Two fundamental issues that need to be addressed when using administrative data for statistical purposes relate to the relationship between the administrative source and the statistical purpose. These might be termed coverage and content.
Handling quality issues such as coverage and content
For both coverage and content issues, a key question is whether a statistic derived from administrative data is available alongside other official statistics or is effectively the only source of information on an issue. In the former case users can always triangulate the two or more sources and this will lead to a more nuanced and better understanding of the relative merits and information content of the two sources.
If the latter case, where there is no alternative, then arguably statistics derived from administrative data have an even greater responsibility to explore the differences between the data and the statistical target. We understand reported crime statistics in the context of the crime survey but imagine if there were no crime survey – how could users place reliance on the reported crime figures alone?
The concept of the target population for which a statistical estimate is produced is fundamental to the way that official statisticians think about the quality of any estimate. If the data do not reflect the target population, then bias is always a concern.
‘Coverage’ also includes the general issue that the statistical target population and the administrative purpose may have different foci and this will result in the usual concerns of under-coverage and duplication for the statistical purpose, even if the administrative data base is absolutely perfect for its purpose.
In practice the administrative data are never perfect and this just adds to the coverage issue. Whether the coverage problem matters will depend on the size of the problem and whether or not the missing, or duplicated individuals have the potential to seriously bias the statistics produced. The same AD may be suitable for one statistical purpose but less so for another.
For example it is entirely legitimate to produce statistics about a public service (e.g. NHS) that is publicly funded, if only to monitor the performance of the service and to ensure that it is performing properly. The activities within the NHS and the various medical interventions provided and outcomes are all of legitimate concern.
However if the target population of concern is the overall health provision to the nation then the absence of data from private medical providers might be a significant defect for some types of intervention such as hip and knee replacements, varicose vain surgery or some forms of open heart surgery.
Moreover, even if the statistical target is publicly-funded health provision, then if private suppliers working to NHS service provision contracts are excluded (perhaps because the data is treated as commercial in confidence) then the overall provision funded from public funds is not reflected in the statistics.
Thus, a consideration of whether the administrative data are fit for purpose depends on the clear understanding of the target population and how this relates to the data. It is vital that the target population is conveyed clearly to the public when statistics are produced and any shortfalls with the derived statistics are properly conveyed.
If sub-national statistics are to be produced, then the quality of geographic identifiers on the administrative data comes into question. If these are rarely, or even belatedly, updated as people move then the administrative record will be associated with the wrong location. This results in under-coverage at the true current location and over-coverage at the false historic location. It is the level at which the target population is defined that determines the quality of the statistics derived from the administrative data.

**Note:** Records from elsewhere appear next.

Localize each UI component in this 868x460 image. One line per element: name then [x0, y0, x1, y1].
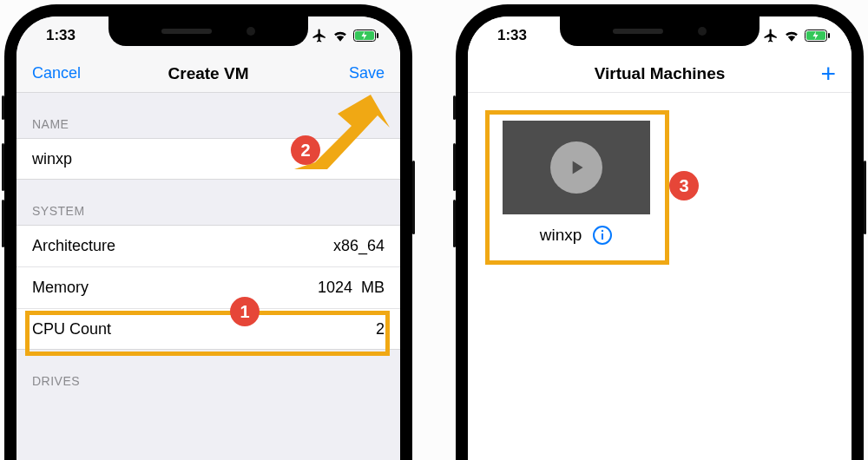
status-icons: [312, 28, 379, 43]
wifi-icon: [332, 30, 348, 42]
section-header-name: NAME: [16, 93, 400, 138]
wifi-icon: [784, 30, 799, 42]
architecture-label: Architecture: [32, 237, 115, 255]
cpu-count-row[interactable]: CPU Count 2: [16, 308, 400, 350]
cancel-button[interactable]: Cancel: [32, 64, 93, 82]
architecture-row[interactable]: Architecture x86_64: [16, 225, 400, 266]
save-button[interactable]: Save: [324, 64, 385, 82]
notch: [108, 16, 308, 46]
status-time: 1:33: [497, 27, 527, 44]
memory-value: 1024 MB: [318, 279, 385, 297]
status-time: 1:33: [46, 27, 76, 44]
notch: [560, 16, 760, 46]
battery-charging-icon: [353, 30, 379, 42]
iphone-frame-left: 1:33 Cancel Create VM Save NAME winxp SY…: [4, 4, 412, 460]
vm-thumbnail[interactable]: [503, 121, 650, 214]
svg-point-9: [602, 230, 603, 232]
battery-charging-icon: [805, 30, 831, 42]
nav-bar-right: Virtual Machines +: [468, 55, 852, 93]
annotation-badge-3: 3: [669, 171, 699, 200]
svg-rect-6: [828, 33, 830, 38]
vm-tile[interactable]: winxp: [494, 121, 659, 246]
section-header-drives: DRIVES: [16, 350, 400, 395]
cpu-value: 2: [376, 320, 385, 338]
nav-title-left: Create VM: [93, 64, 324, 83]
section-header-system: SYSTEM: [16, 180, 400, 225]
nav-bar-left: Cancel Create VM Save: [16, 55, 400, 93]
screen-right: 1:33 Virtual Machines + winxp: [468, 16, 852, 460]
cpu-label: CPU Count: [32, 320, 111, 338]
iphone-frame-right: 1:33 Virtual Machines + winxp: [456, 4, 864, 460]
memory-label: Memory: [32, 279, 89, 297]
svg-rect-2: [377, 33, 378, 38]
play-icon[interactable]: [550, 141, 602, 194]
memory-row[interactable]: Memory 1024 MB: [16, 266, 400, 308]
architecture-value: x86_64: [333, 237, 385, 255]
airplane-mode-icon: [312, 28, 327, 43]
status-icons: [763, 28, 831, 43]
airplane-mode-icon: [763, 28, 779, 43]
add-vm-button[interactable]: +: [775, 61, 836, 87]
info-icon[interactable]: [592, 225, 613, 246]
nav-title-right: Virtual Machines: [544, 64, 775, 83]
name-field-row[interactable]: winxp: [16, 138, 400, 180]
vm-name: winxp: [540, 226, 582, 245]
name-value: winxp: [32, 150, 72, 168]
screen-left: 1:33 Cancel Create VM Save NAME winxp SY…: [16, 16, 400, 460]
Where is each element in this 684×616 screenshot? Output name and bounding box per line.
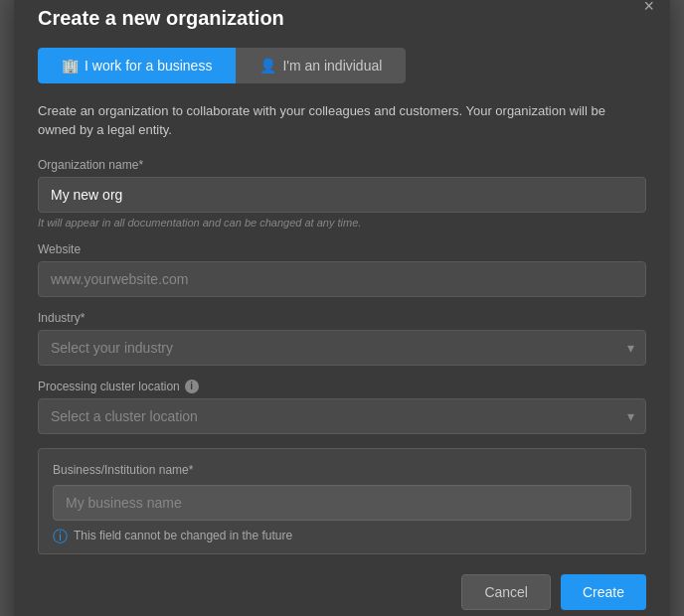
website-label: Website xyxy=(38,242,646,256)
industry-select[interactable]: Select your industry xyxy=(38,330,646,366)
modal-title: Create a new organization xyxy=(38,7,646,30)
org-name-group: Organization name* It will appear in all… xyxy=(38,158,646,229)
create-button[interactable]: Create xyxy=(561,574,646,610)
org-name-label: Organization name* xyxy=(38,158,646,172)
description-text: Create an organization to collaborate wi… xyxy=(38,101,646,140)
info-icon[interactable]: i xyxy=(185,380,199,393)
tab-business[interactable]: 🏢 I work for a business xyxy=(38,48,236,83)
org-name-hint: It will appear in all documentation and … xyxy=(38,217,646,229)
industry-label: Industry* xyxy=(38,311,646,325)
industry-group: Industry* Select your industry ▾ xyxy=(38,311,646,366)
close-button[interactable]: × xyxy=(643,0,654,15)
website-group: Website xyxy=(38,242,646,297)
tab-group: 🏢 I work for a business 👤 I'm an individ… xyxy=(38,48,406,83)
cluster-label-row: Processing cluster location i xyxy=(38,380,646,393)
tab-individual[interactable]: 👤 I'm an individual xyxy=(236,48,406,83)
cluster-label: Processing cluster location xyxy=(38,380,180,393)
cluster-group: Processing cluster location i Select a c… xyxy=(38,380,646,434)
org-name-input[interactable] xyxy=(38,177,646,213)
warning-row: ⓘ This field cannot be changed in the fu… xyxy=(53,529,631,543)
business-name-input[interactable] xyxy=(53,485,631,521)
cluster-select[interactable]: Select a cluster location xyxy=(38,398,646,434)
business-hint-text: This field cannot be changed in the futu… xyxy=(74,529,292,542)
tab-business-label: I work for a business xyxy=(85,58,212,74)
business-icon: 🏢 xyxy=(62,58,79,74)
industry-select-wrapper: Select your industry ▾ xyxy=(38,330,646,366)
info-circle-icon: ⓘ xyxy=(53,529,68,543)
business-box: Business/Institution name* ⓘ This field … xyxy=(38,448,646,554)
website-input[interactable] xyxy=(38,261,646,297)
business-box-label: Business/Institution name* xyxy=(53,463,631,477)
modal-footer: Cancel Create xyxy=(38,574,646,610)
tab-individual-label: I'm an individual xyxy=(282,58,382,74)
cancel-button[interactable]: Cancel xyxy=(461,574,551,610)
modal: × Create a new organization 🏢 I work for… xyxy=(14,0,670,616)
cluster-select-wrapper: Select a cluster location ▾ xyxy=(38,398,646,434)
individual-icon: 👤 xyxy=(259,58,276,74)
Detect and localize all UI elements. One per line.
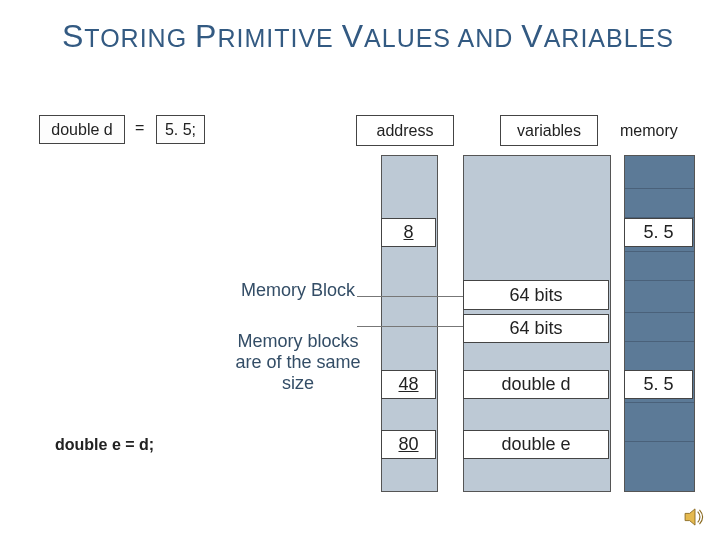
mem-divider [625, 188, 694, 218]
mem-divider [625, 402, 694, 442]
connector-line [357, 326, 463, 327]
mem-divider [625, 251, 694, 281]
address-cell-8: 8 [381, 218, 436, 247]
decl-bottom: double e = d; [55, 436, 154, 454]
memory-block-note: Memory blocks are of the same size [231, 331, 365, 394]
svg-marker-0 [685, 509, 695, 525]
mem-cell-5.5-b: 5. 5 [624, 370, 693, 399]
var-cell-double-e: double e [463, 430, 609, 459]
speaker-icon [684, 508, 706, 526]
var-cell-double-d: double d [463, 370, 609, 399]
mem-cell-5.5-a: 5. 5 [624, 218, 693, 247]
connector-line [357, 296, 463, 297]
header-memory: memory [620, 115, 699, 146]
address-cell-48: 48 [381, 370, 436, 399]
mem-divider [625, 312, 694, 342]
slide: STORING PRIMITIVE VALUES AND VARIABLES d… [0, 0, 720, 540]
memory-column [624, 155, 695, 492]
slide-title: STORING PRIMITIVE VALUES AND VARIABLES [62, 18, 674, 55]
address-cell-80: 80 [381, 430, 436, 459]
var-cell-64bits-b: 64 bits [463, 314, 609, 343]
header-address: address [356, 115, 454, 146]
header-variables: variables [500, 115, 598, 146]
var-cell-64bits-a: 64 bits [463, 280, 609, 310]
decl-value-box: 5. 5; [156, 115, 205, 144]
memory-block-label: Memory Block [238, 280, 358, 301]
decl-equals: = [135, 119, 144, 137]
decl-type-var-box: double d [39, 115, 125, 144]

Even if the population units are conceptually well covered, there is the question of whether or not the data items fully reflect the total population of relevant items. Perverse incentives can lead to the officials responsible for recording events failing in their duty. There are many examples of this, in police recorded crime, hospital waiting lists, children excluded from schools. However under-coverage of data items can also occur where under-reporting occurs – for crime, even if the police had recorded all crime reports brought to their attention, the recorded crime data would still be seriously deficient for some types of crime (internet fraud, youth-on-youth crime: stealing mobile phones etc) because the public do not bother to report these to the police.
A third way in which coverage can be seriously affected is if the set of units treated as reflecting a certain target population are distorted because of perfectly legitimate policy decisions. This situation arose in the late 1980s/early 1990s when the only monthly measure of unemployment was derived from the claimant count. Unemployment as a measure of public expenditure on unemployment-related benefits is one thing but as a measure of labour market capacity and related macro-economic indicators it is another. Many people, particularly women, were effectively excluded from the counts because of their in-eligibility for unemployment benefit.
If the nature or extent of the administrative data changes over time then all of the issue above will have an effect on the consistency of time series.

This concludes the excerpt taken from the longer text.